### What to produce
Take the records below from their first line through the line holding "مواطنين شعروا بقو", and set each of those lines down exactly, without pictures.

>>>

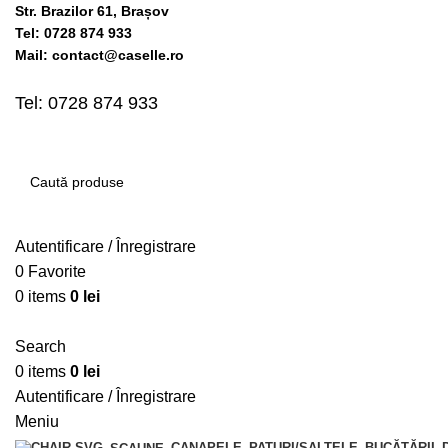
Str. Brazilor 61, Brașov
Tel: 0728 874 933
Mail: contact@caselle.ro
Tel: 0728 874 933
Autentificare / Înregistrare
0
Favorite
0
items
0
lei
Search
0
items
0
lei
Autentificare / Înregistrare
Meniu
CANAPELE
PATURI/SALTELE
BUCĂTĂRII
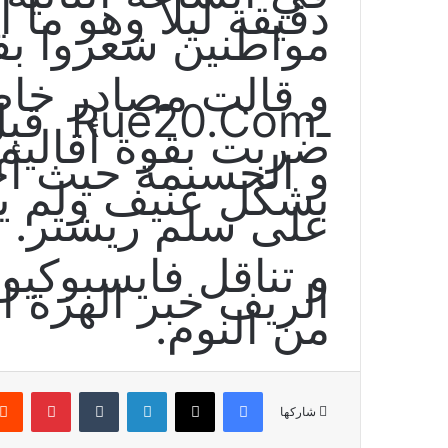
دقيقة ليلاً وهو ما
مواطنين شعروا بقو
و قالت مصادر خاص
ـ0.Com
ضربت بقوة أقاليم 
و الحسيمة حيث أ
بشكل عنيف ولم يع
على سلم ريشتر.
و تناقل فايسبوكي
الريف خبر الهزة ا
من النوم.
فيسبوك
X
لينكدإن
بينتير
شاركها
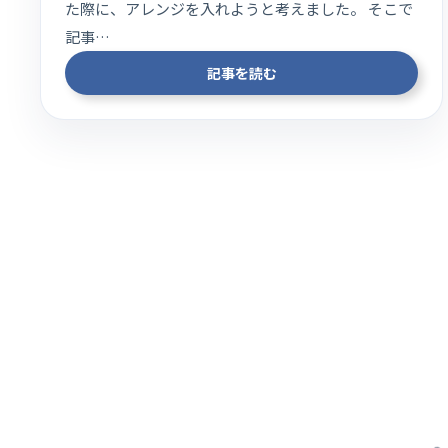
た際に、アレンジを入れようと考えました。 そこで
記事…
記事を読む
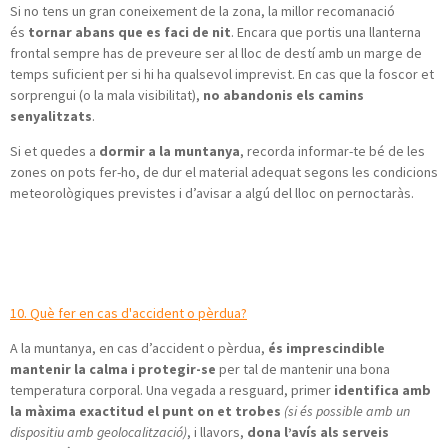
Si no tens un gran coneixement de la zona, la millor recomanació
és
tornar abans que es faci de nit
. Encara que portis una llanterna
frontal sempre has de preveure ser al lloc de destí amb un marge de
temps suficient per si hi ha qualsevol imprevist. En cas que la foscor et
sorprengui (o la mala visibilitat),
no abandonis els camins
senyalitzats
.
Si et quedes a
dormir a la muntanya
, recorda informar-te bé de les
zones on pots fer-ho, de dur el material adequat segons les condicions
meteorològiques previstes i d’avisar a algú del lloc on pernoctaràs.
10. Què fer en cas d'accident o pèrdua?
A la muntanya, en cas d’accident o pèrdua,
és imprescindible
mantenir la calma i protegir-se
per tal de mantenir una bona
temperatura corporal. Una vegada a resguard, primer
identifica amb
la màxima exactitud el punt on et trobes
(si és possible amb un
dispositiu amb geolocalització)
, i llavors,
dona l’avís als serveis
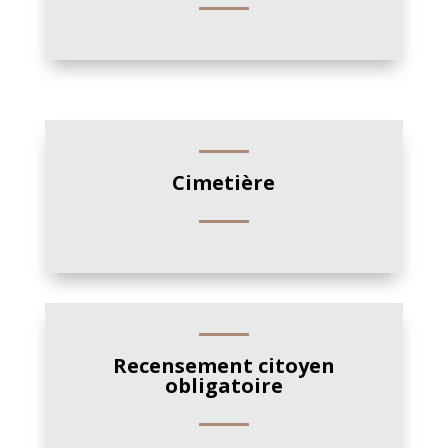
Cimetière
Recensement citoyen
obligatoire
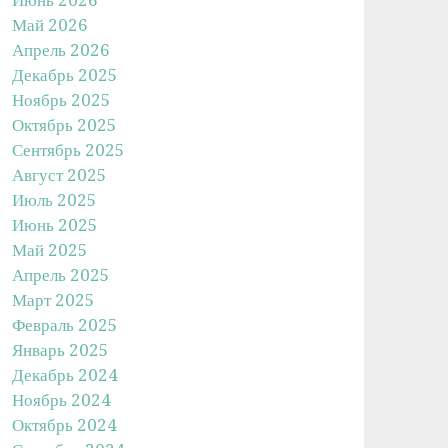
Май 2026
Апрель 2026
Декабрь 2025
Ноябрь 2025
Октябрь 2025
Сентябрь 2025
Август 2025
Июль 2025
Июнь 2025
Май 2025
Апрель 2025
Март 2025
Февраль 2025
Январь 2025
Декабрь 2024
Ноябрь 2024
Октябрь 2024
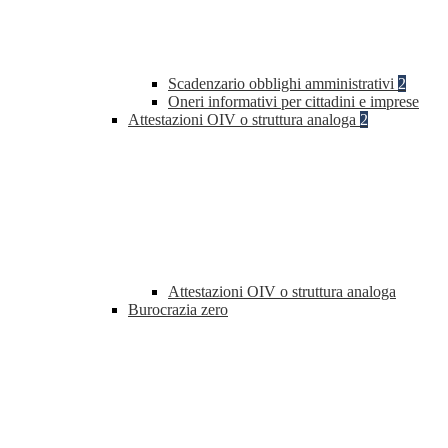
Scadenzario obblighi amministrativi
2
Oneri informativi per cittadini e imprese
Attestazioni OIV o struttura analoga
2
Attestazioni OIV o struttura analoga
Burocrazia zero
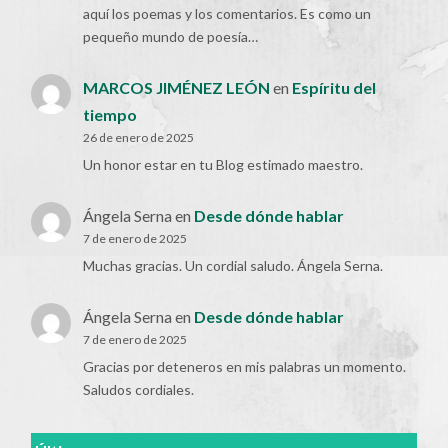
aquí los poemas y los comentarios. Es como un
pequeño mundo de poesía…
MARCOS JIMÉNEZ LEÓN
en
Espíritu del
tiempo
26 de enero de 2025
Un honor estar en tu Blog estimado maestro.
Ángela Serna
en
Desde dónde hablar
7 de enero de 2025
Muchas gracias. Un cordial saludo. Ángela Serna.
Ángela Serna
en
Desde dónde hablar
7 de enero de 2025
Gracias por deteneros en mis palabras un momento.
Saludos cordiales.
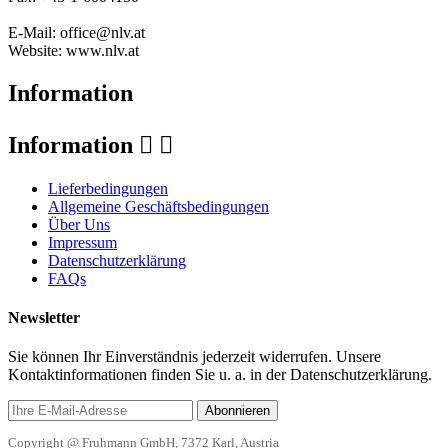
E-Mail: office@nlv.at
Website: www.nlv.at
Information
Information


Lieferbedingungen
Allgemeine Geschäftsbedingungen
Über Uns
Impressum
Datenschutzerklärung
FAQs
Newsletter
Sie können Ihr Einverständnis jederzeit widerrufen. Unsere
Kontaktinformationen finden Sie u. a. in der Datenschutzerklärung.
Abonnieren
Copyright @ Fruhmann GmbH, 7372 Karl, Austria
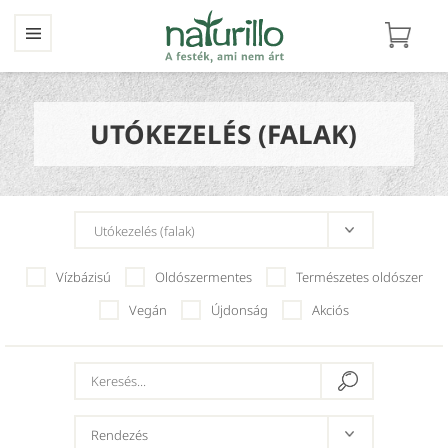
UTÓKEZELÉS (FALAK)
Vízbázisú
Oldószermentes
Természetes oldószer
Vegán
Újdonság
Akciós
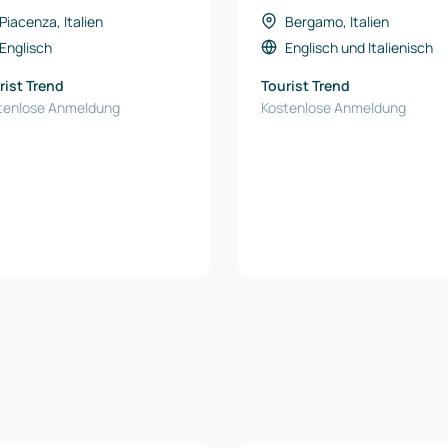
Piacenza, Italien
Bergamo, Italien
Englisch
Englisch
und
Italienisch
rist Trend
Tourist Trend
tenlose Anmeldung
Kostenlose Anmeldung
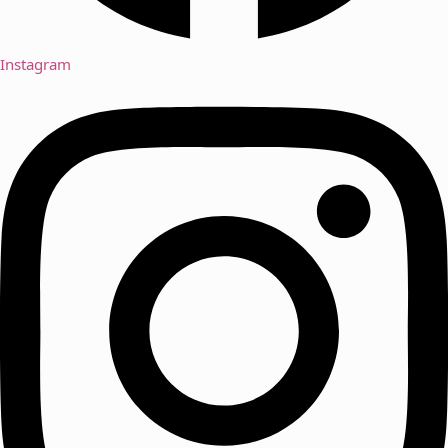
Instagram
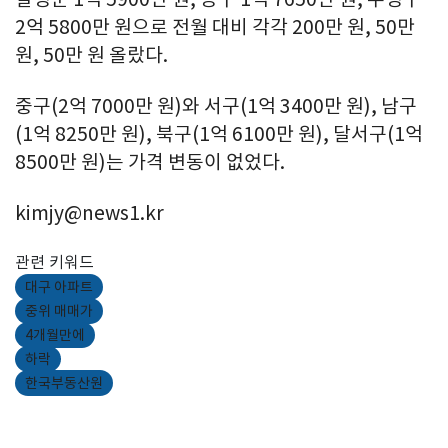
2억 5800만 원으로 전월 대비 각각 200만 원, 50만
원, 50만 원 올랐다.
중구(2억 7000만 원)와 서구(1억 3400만 원), 남구
(1억 8250만 원), 북구(1억 6100만 원), 달서구(1억
8500만 원)는 가격 변동이 없었다.
kimjy@news1.kr
관련 키워드
대구 아파트
중위 매매가
4개월만에
하락
한국부동산원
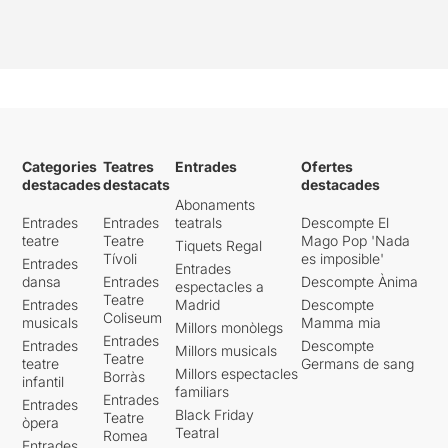
Categories
Teatres
Entrades
Ofertes
destacades
destacats
destacades
Abonaments
Entrades
Entrades
teatrals
Descompte El
teatre
Teatre
Mago Pop 'Nada
Tiquets Regal
Tívoli
es imposible'
Entrades
Entrades
dansa
Entrades
Descompte Ànima
espectacles a
Teatre
Entrades
Madrid
Descompte
Coliseum
musicals
Mamma mia
Millors monòlegs
Entrades
Entrades
Descompte
Millors musicals
Teatre
teatre
Germans de sang
Millors espectacles
Borràs
infantil
familiars
Entrades
Entrades
Black Friday
Teatre
òpera
Teatral
Romea
Entrades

<<<

### Solution to this problem
Str. Brazilor 61, Brașov
Tel: 0728 874 933
Mail: contact@caselle.ro
Tel: 0728 874 933
Autentificare / Înregistrare
0
Favorite
0
items
0
lei
Search
0
items
0
lei
Autentificare / Înregistrare
Meniu
CANAPELE
PATURI/SALTELE
BUCĂTĂRII
دقيقة ليلاً وهو ما
مواطنين شعروا بقو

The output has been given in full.